Dr. Kalungwe has been appointed to St. Anne’s Hospital. This has freed Dr. Tim Wiggin to spend the inside of each week at St. Andrew’s, the new diocesan Health Centre at Mtunthama, close to The Academy, helping it achieve full hospital status.
 

Malindi Orphan Care

Roger Flambert writes: The long-awaited tarmac road now runs right through Malindi and beyond – a 5th gear road with lay-bys for buses. Malindi Orphan Care is concentrating on improving irrigation for the seven demonstration gardens. Owing to light rains early in the year, the wells have had to be made deeper. They were designed so that this could be done but it has taken longer than intended as some pumps were damaged when silt was ingested, and then some parts stolen!

The Group continues to support families who have orphans dependent on them: 450 families, selected by the community leaders on the basis of need. Typically, a grandmother supporting her own younger children with a few orphaned relatives thrown in. So we support around 1,000 orphans as well as other family members, all affected by the weight of orphan dependency.

Every one of the 14 villages in which the group works has three volunteers trained to support AIDS sufferers, their carers and dependents. Helping frail and elderly grandmothers, single mothers and orphan-headed families is the group’s main concern. When the opportunity to earn money hardly exists, the ability to dig, cultivate and produce a crop is critical to life itself.

With so much illness, the group provides medical expenses for orphans at St. Martin’s Hospital, headed by Mr. Zigona and his wife. This 60-bed hospital now boasts a nursing staff of 10. Two years ago they were down to 4! No small wonder Mr. Zigona, in his late 60s, nearly died earlier this year from high blood-pressure.

A Canadian doctor and his wife have just come to help Mr. Zigona for four months – Tom and Renée Nunan from Saskatchewan. They have already worked in Kenya, Nigeria, Ghana and Gambia and found USPG on the web.
 

First African Bishops’ Conference

Bishop Michael Doe, General Secretary of USPG, reports on the conference of the bishops of Africa at Lagos last October. It was called by CAPA, the Conference of the Anglican Provinces of Africa, which met for the first time at Chilema in 1979:

Many resemble the Early Church in their simple clarity about the content and urgency of the Gospel, the hardships they suffer, their commitment to evangelism, their openness to the Holy Spirit and their understanding that you cannot preach the Gospel without remembering the poor.

Africa is coming of age. Last week’s first-ever conference of African Anglican bishops in Lagos was about Africa coming of age. The Church is growing faster than in any other part of the Anglican Communion. Half of all Anglicans are now Africans. Bishop Jo Seoka of Pretoria said that the rest of the Anglican Communion must listen: “We keep missing each other on the journey of faith, but even if I need to tell you that you are wrong, there is no hope of reconciliation unless we talk to each other.”

The Conference was not about sexuality but about the issues that belong to Africa – poverty, persecution, corruption, HIV/AIDS – and therefore the need for a renewed commitment to evangelism and justice. But "what the Americans have done" was never far beneath the surface. What happened in North America is seen as part of Western imperialism which wants to exploit Africa and keep it subordinate and poor. The invitation to ECUSA had been withdrawn; even the Anglican Communion Office was seen as too pro-American to be present.

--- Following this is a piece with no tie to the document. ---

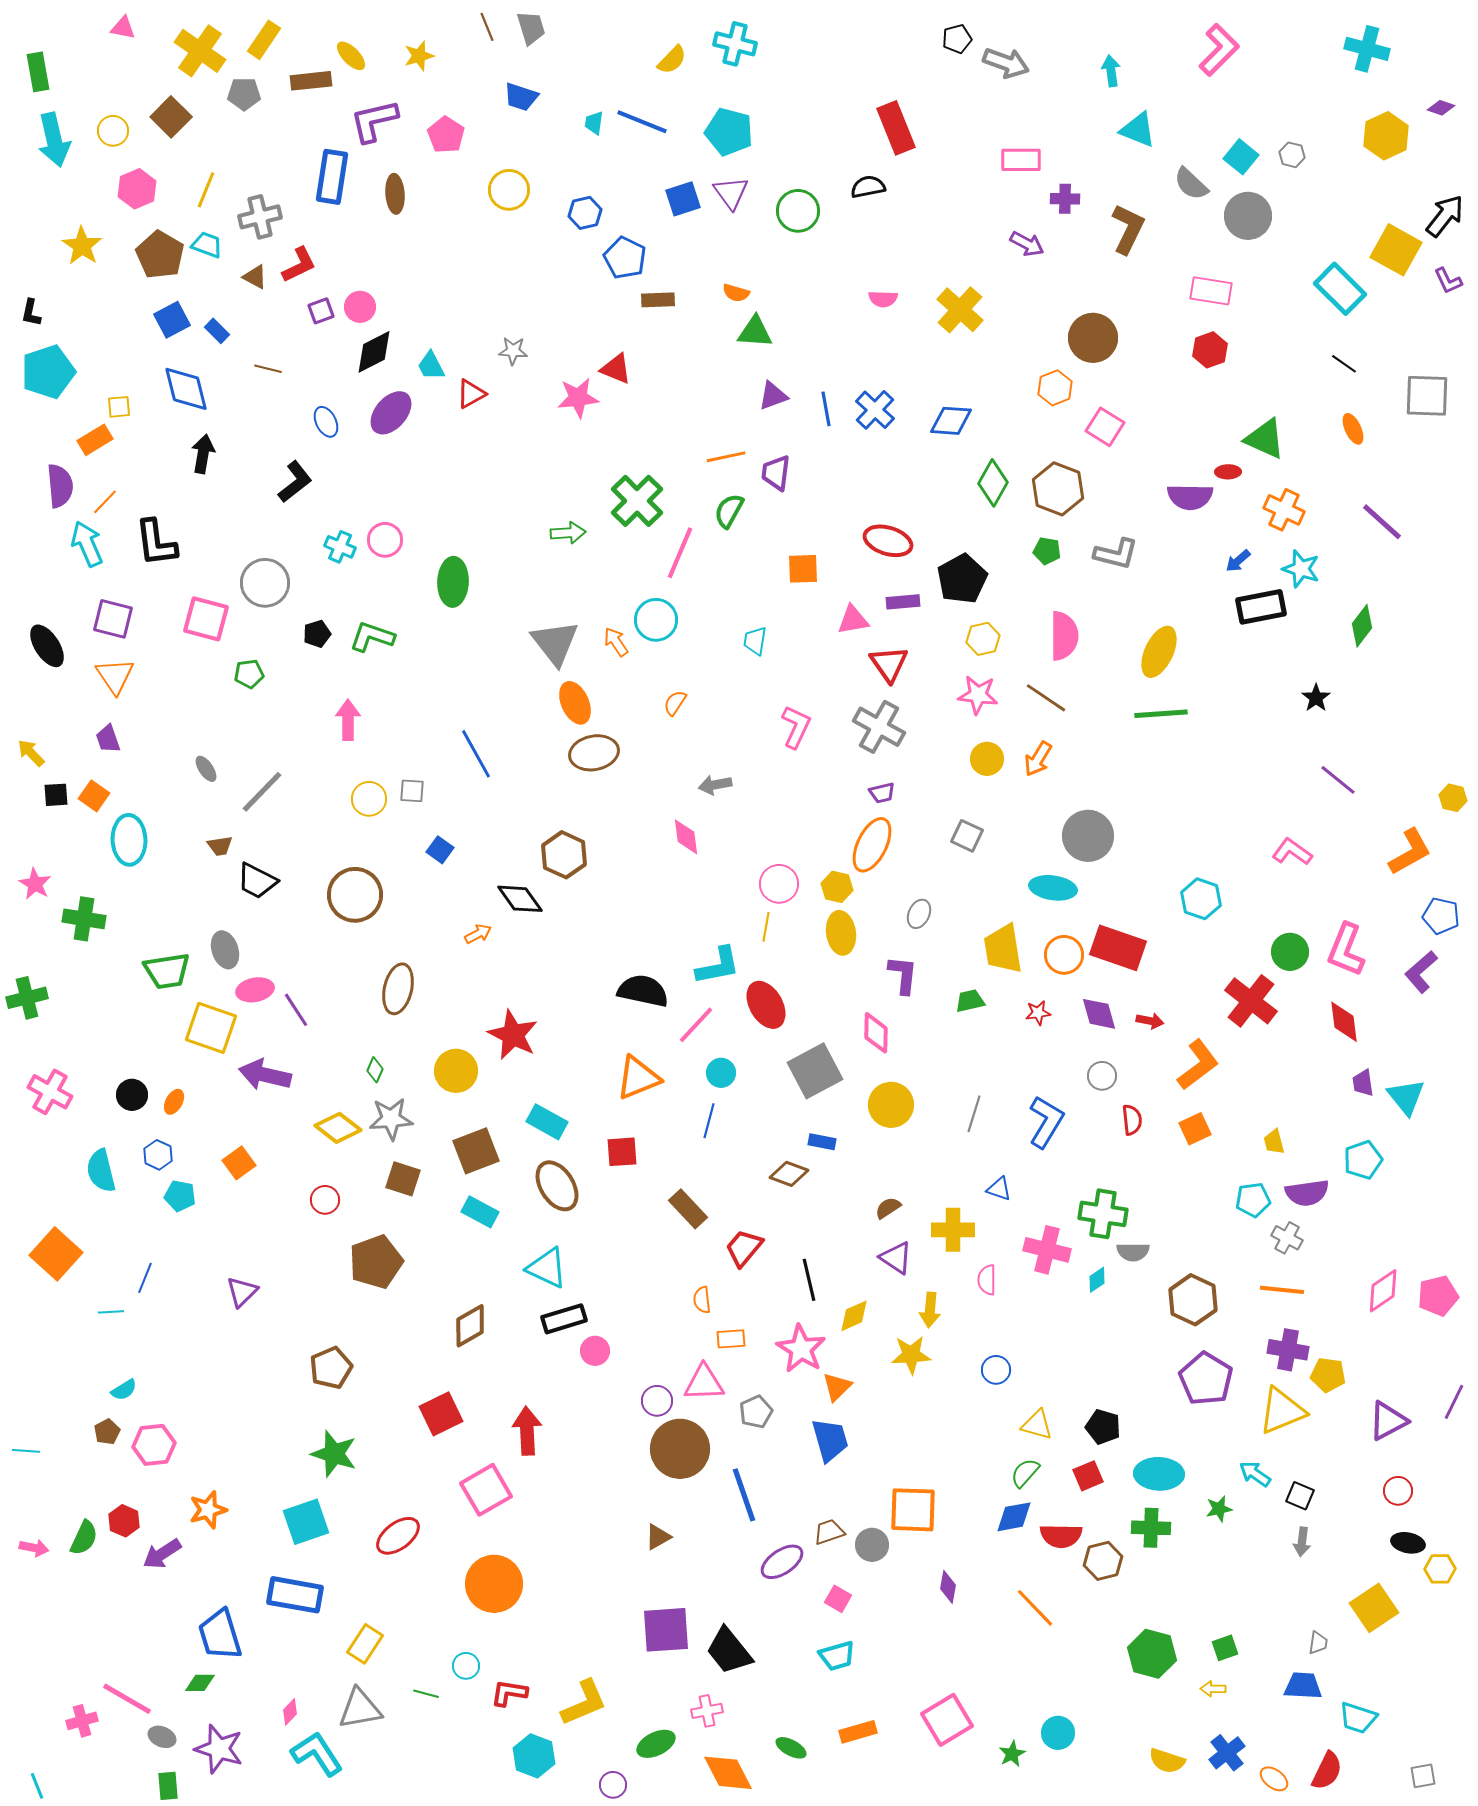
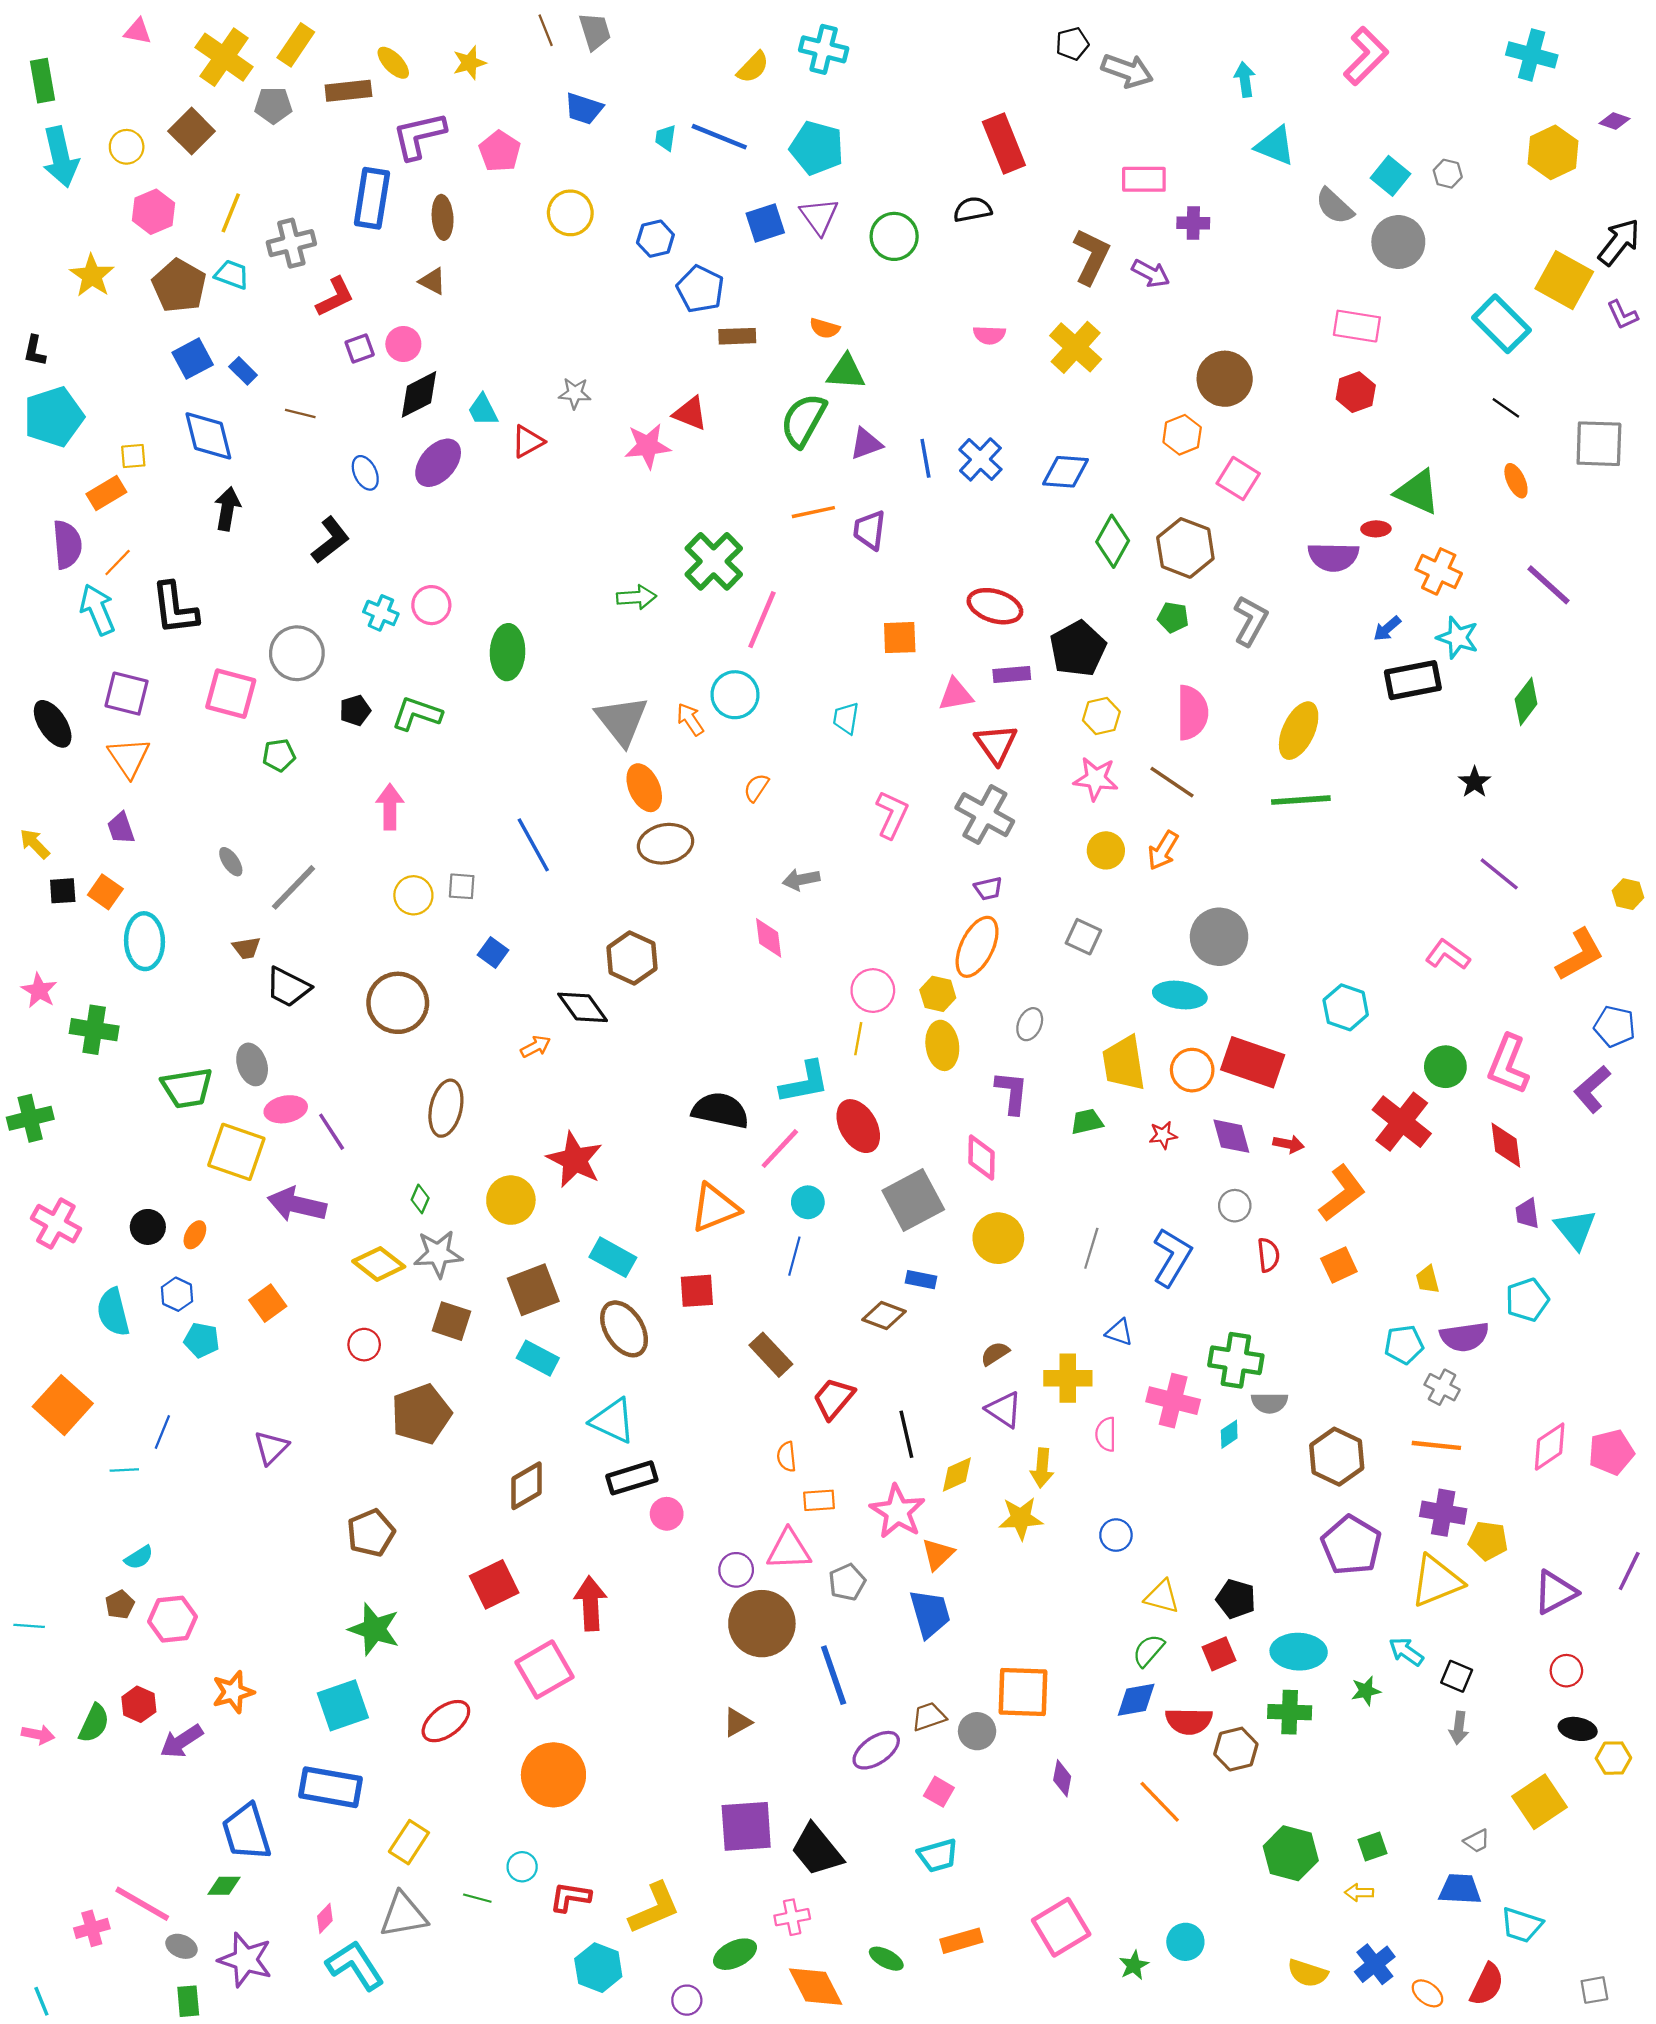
brown L-shape: (1128, 229) -> (1091, 257), moved
brown triangle: (255, 277) -> (432, 281), moved
green semicircle: (729, 511) -> (803, 420), moved, size x1.4
gray L-shape: (1116, 554) -> (1250, 621), turned -75
gray trapezoid: (1318, 1643) -> (1477, 1841), turned 55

If African Anglicanism is to be indigenous, it cannot tolerate the official sanction of practices that are alien to African culture. “Of course such things go on everywhere”, one bishop said to me, “but we resent those who want to bring them into the life of the Church.” Bishops who face daily tension with Muslims feel particularly betrayed by recent events.

There is a sense that the centre of the world Church is returning to the continent where it flourished in the early centuries with Augustine and others in North Africa. There was a real sense that Africa must now reclaim its historic rôle as the bearer of the tradition and the truth.

The “gay issue” focuses a fundamental difference over Biblical authority. A Nigerian bishop who had been assuring me that Adam and Eve were historical characters and evolution a heresy asked “How can the Americans do what they did and still claim to be following Scripture?” In a way most African bishops continue in the kind of evangelical theology which the Victorian missionaries first gave them.

Their Primates want to establish centres of theological training untainted by Western liberalism, believing this will make their Church more indigenous, more able to confront the Pentecostalists and the Muslims, more able to keep their young people. Whether or not this is the answer depends on whether a new, technological African generation follows the more liberal model, or the more conservative American one.

Towards the end the Conference collapsed – literally. A home-made stand for the group photograph collapsed and they tumbled over each other on the ground. Reaching into their cassock pockets, some produced mobile phones to call an ambulance while others found a holy oil stock to anoint the sick. A few erupted into high-pitched prayer that the Devil would not have his way with the injured. Somewhere between self-help and suffering, between technology and spiritualities of various kinds, lies the future of the Church in Africa.


Making Poverty History

From the keynote speech by Janet Ncube of Zimbabwe at the churches’ launch in London of this campaign against world poverty which links 200 organizations in the UK.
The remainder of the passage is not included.